Studio Blanco audits property and estate-agent sites regularly. This is the short version of what we keep finding.
1. The hero shows a wide shot of nothing in particular
Most London real estate sites lead with a stock photo of a generic skyline or a wide-angle interior of a property nobody can buy. The hero is the most expensive piece of screen on the site. It should show what you actually sell: specific listings, real numbers, the agent's face.
The fix: lead with three current featured properties, each with the price visible, each clickable. Not a slideshow that buries them.
2. The search is hidden or weak
A property site without search front and centre is asking the visitor to leave for Rightmove or Zoopla. The search box should be in the hero, take postcode or area, return results in under a second, and remember filters across sessions.
The fix: search in the hero, results in under a second, postcode-aware, with a clear path back to a saved search.

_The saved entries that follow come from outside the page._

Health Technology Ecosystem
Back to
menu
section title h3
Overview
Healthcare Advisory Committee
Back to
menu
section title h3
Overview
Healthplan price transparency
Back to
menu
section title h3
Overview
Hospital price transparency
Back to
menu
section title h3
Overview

3. The agent bios are interchangeable
"James joined the firm in 2018 and specialises in residential sales." Every London estate-agent site has this paragraph and it is worth zero. Real agent bios show speciality area, recent transactions, and a real face with eye contact, not a corporate headshot in front of a brick wall.
The fix: real photography, real numbers, real area focus. A bio should answer "why would I trust this person with the biggest transaction of my life."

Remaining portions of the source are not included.